Splat World: Exploring New Dimensions of Gaussian Splatting in VR

The Splat World: Exploring New Dimensions of Gaussian Splatting in VR

How one developer turned Gaussian splats into a new language for building interactive worlds.
A case study with Marble Labs

Overview

VR developer Daniel Skaale wanted to test how far Marble’s Gaussian splats could go inside a real-time engine.
His goal was to explore how splat-based 3D scenes could be used not only for environment design but also for lighting, animation, physics, and interactive effects.

The result is Splat World, a VR first-person experience built in Unity using environments generated and composed in Marble. The first scene — a realistic house — and the second — a colorful, surreal “splat world” — were both created inside the Marble Composer tool.

Despite sharing the same workflow, the two environments represent opposite ends of Marble’s creative range: one grounded in photorealism, the other bursting with abstract, fantastical color and form.

Inside Unity, Daniel developed a suite of custom C# tools that allowed him to interact with Marble’s splats directly — adjusting their lighting, density, and physical behavior in real time.

Players can move through, collide with, and even manipulate the splats as dynamic materials, transforming them from static render data into responsive, living elements of the experience.
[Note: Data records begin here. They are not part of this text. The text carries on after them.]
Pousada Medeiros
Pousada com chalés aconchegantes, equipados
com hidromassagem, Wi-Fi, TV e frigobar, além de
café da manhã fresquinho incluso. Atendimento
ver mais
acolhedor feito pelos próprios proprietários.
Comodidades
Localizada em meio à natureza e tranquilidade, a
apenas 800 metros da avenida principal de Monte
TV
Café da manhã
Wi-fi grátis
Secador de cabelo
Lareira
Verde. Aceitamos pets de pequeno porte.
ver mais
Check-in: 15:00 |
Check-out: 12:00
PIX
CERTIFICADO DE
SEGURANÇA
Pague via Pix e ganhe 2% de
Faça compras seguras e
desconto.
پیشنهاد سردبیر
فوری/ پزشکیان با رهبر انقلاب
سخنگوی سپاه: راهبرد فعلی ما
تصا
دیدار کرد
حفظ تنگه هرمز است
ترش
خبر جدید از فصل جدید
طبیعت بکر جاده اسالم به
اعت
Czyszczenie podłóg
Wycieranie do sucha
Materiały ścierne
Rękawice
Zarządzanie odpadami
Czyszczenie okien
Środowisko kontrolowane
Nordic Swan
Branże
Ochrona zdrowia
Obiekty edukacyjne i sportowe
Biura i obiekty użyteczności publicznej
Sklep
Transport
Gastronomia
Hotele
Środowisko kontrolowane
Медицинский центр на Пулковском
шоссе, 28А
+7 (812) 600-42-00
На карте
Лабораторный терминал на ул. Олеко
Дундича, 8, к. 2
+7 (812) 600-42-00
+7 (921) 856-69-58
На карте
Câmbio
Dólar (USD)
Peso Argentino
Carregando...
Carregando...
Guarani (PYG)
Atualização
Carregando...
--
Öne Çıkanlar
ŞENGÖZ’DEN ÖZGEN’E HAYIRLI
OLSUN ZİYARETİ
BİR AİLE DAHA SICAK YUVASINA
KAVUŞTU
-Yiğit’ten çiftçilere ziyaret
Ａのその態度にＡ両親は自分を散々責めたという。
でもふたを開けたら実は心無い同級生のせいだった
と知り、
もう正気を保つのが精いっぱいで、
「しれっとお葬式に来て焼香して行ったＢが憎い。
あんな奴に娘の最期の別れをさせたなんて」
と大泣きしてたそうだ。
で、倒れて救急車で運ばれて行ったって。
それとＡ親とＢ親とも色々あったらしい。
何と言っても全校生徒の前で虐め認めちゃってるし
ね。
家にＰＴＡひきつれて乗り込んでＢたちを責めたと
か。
Reimagining the Creative Process

Daniel began by using Marble Composer to build his game's environments. The goal was to test how multiple generated rooms could be aligned, lit, and optimized for VR navigation.
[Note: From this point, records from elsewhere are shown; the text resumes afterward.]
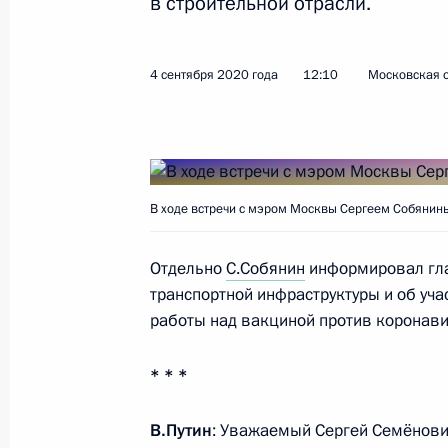
в строительной отрасли.
Показа
4 сентября 2020 года
12:10
Московская о
10 сентября 2020 года, четверг
Совещание по экономическим воп
В ходе встречи с мэром Москвы Сергеем Собянин
10 сентября 2020 года, 13:30
Московская об
Отдельно
С.Собянин
информировал гла
транспортной инфраструктуры и об уч
9 сентября 2020 года, среда
работы над вакциной против коронави
Встреча с министрами иностранны
* * *
9 сентября 2020 года, 18:30
Московская обл
В.Путин
: Уважаемый Сергей Семёнови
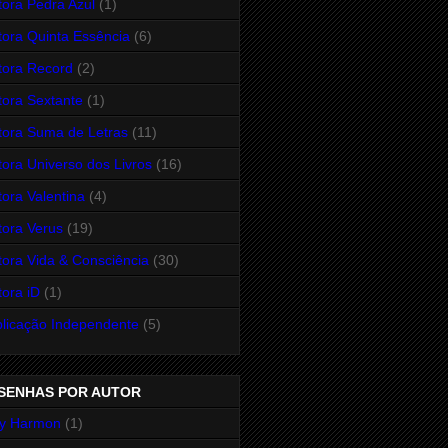
tora Pedra Azul
(1)
tora Quinta Essência
(6)
tora Record
(2)
tora Sextante
(1)
tora Suma de Letras
(11)
tora Universo dos Livros
(16)
tora Valentina
(4)
tora Verus
(19)
tora Vida & Consciência
(30)
tora iD
(1)
licação Independente
(5)
SENHAS POR AUTOR
y Harmon
(1)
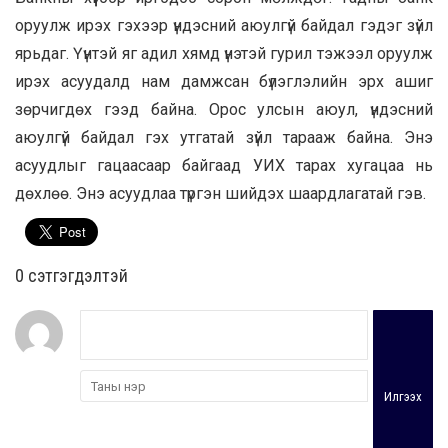
оруулж ирэх гэхээр үндэсний аюулгүй байдал гэдэг зүйл
ярьдаг. Үүнтэй яг адил хямд үнэтэй гурил тэжээл оруулж
ирэх асуудалд нам дамжсан бүлэглэлийн эрх ашиг
зөрчигдөх гээд байна. Орос улсын аюул, үндэсний
аюулгүй байдал гэх утгатай зүйл тарааж байна. Энэ
асуудлыг гацаасаар байгаад УИХ тарах хугацаа нь
дөхлөө. Энэ асуудлаа түргэн шийдэх шаардлагатай гэв.
0 cэтгэгдэлтэй
Илгээх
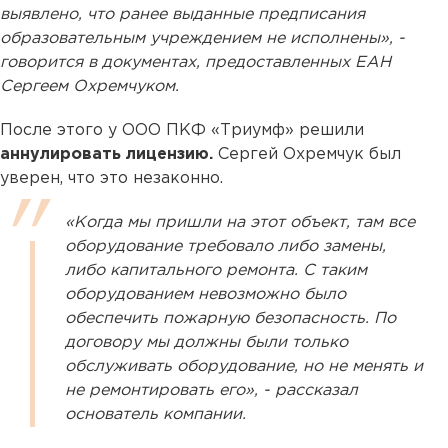
выявлено, что ранее выданные предписания
образовательным учреждением не исполнены», -
говорится в документах, предоставленных ЕАН
Сергеем Охремчуком.
После этого у ООО ПКФ «Триумф» решили
аннулировать лицензию.
Сергей Охремчук был
уверен, что это незаконно.
«Когда мы пришли на этот объект, там все
оборудование требовало либо замены,
либо капитального ремонта. С таким
оборудованием невозможно было
обеспечить пожарную безопасность. По
договору мы должны были только
обслуживать оборудование, но не менять и
не ремонтировать его», - рассказал
основатель компании.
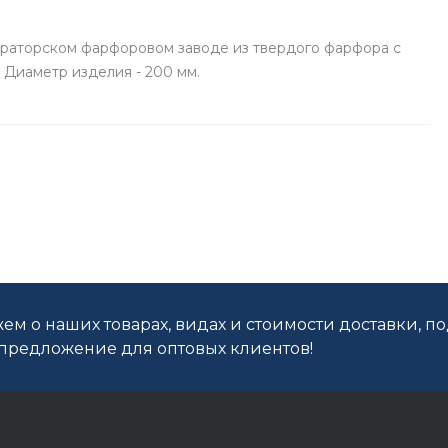
ераторском фарфоровом заводе из твердого фарфора с
 Диаметр изделия - 200 мм.
ем о наших товарах, видах и стоимости доставки, п
редложение для оптовых клиентов!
Once the structure was complete, he focused on transforming Gaussian splats into interactive materials that could respond to movement and physics inside Unity.

To make this possible, Daniel built a custom C# toolbox capable of manipulating splats in real time — changing their lighting, triggering animations, and generating particle-like reactions to user interaction.
This allowed him to explore splats not just as visual data, but as an expressive, interactive medium.

The experience was developed and tested primarily on a Meta Quest 3 headset tethered to a computer, ensuring high performance and accurate rendering of Marble’s splat data.

He also conducted additional testing on the standalone Quest 3, verifying that the environments maintained stability and visual fidelity even without PC tethering — an important benchmark for real-world VR performance.

Technical Workflow

Daniel’s workflow focused on integrating Marble data into Unity while maintaining high performance and interactivity in VR.

  • Scene Generation: Base environments were generated in Marble using concept images from Midjourney, then refined using Marble’s pano editing tool.
  • Composition: The Marble Composer tool was used to stitch, align, and light multiple rooms into a cohesive enviornment.
  • Splat Interaction Tools: Daniel developed a set of C# scripts that gave splats physical properties — allowing them to react to player presence, respond to collisions, and animate dynamically.
  • Splat VFX: Gaussian splats were used for real-time effects such as impact bursts, energy waves, and dissolving surfaces. Players could touch or shoot at surfaces and watch the splats ripple or break apart.
  • Lighting and Animation: The tools also enabled real-time relighting and motion behaviors, giving each splat the ability to shift density, color, or transparency during gameplay.
  • Optimization: Each environment was structured around a 10×10 meter grid to balance frame rate and fidelity. GPU profiling kept splat counts within limits, maintaining smooth performance on both tethered and standalone Quest 3 setups.

This workflow turned Gaussian splats into an interactive design layer — one that merged visuals, physics, and gameplay systems in a single, unified process.

Creative Outcomes

Splat World demonstrated that Gaussian splats can serve as more than just a visual technique — they can become interactive, physics-driven components of a game world. With Marble, Daniel could generate complex 3D environments quickly, then extend their functionality through Unity’s real-time systems.

By combining Marble with his own custom interaction framework, Daniel developed a workflow that made splats responsive, destructible, and dynamic — behaving more like matter than pixels.

This opened up new creative possibilities for prototyping gameplay mechanics, building reactive environments, and experimenting with the relationship between player movement and visual form.

The contrast between the detailed house and the surreal splat dimension highlighted Marble’s flexibility.
A single generation pipeline could produce both realistic and abstract worlds — all fully interactive and built for real-time exploration.

Looking Ahead

Daniel is continuing to refine Splat World and expand his research into real-time Gaussian splatting inside Unity.

His next focus areas include:

  • Increasing splat density for larger, more detailed environments
  • Developing new shader systems for relighting, transparency, and destruction effects
  • Testing Marble-generated scenes in both VR and AR contexts for future client and research projects

He’s also improving his custom C# splat toolbox to handle larger data sets and enable faster iteration directly inside Unity.

These updates aim to make splat-based workflows more practical and accessible for game developers, interactive artists, and researchers working with real-time generative worlds.

For Daniel, Splat World is both a creative experiment and a glimpse into a new kind of interactive worldbuilding — where splats don’t just form the scene, they become part of the experience.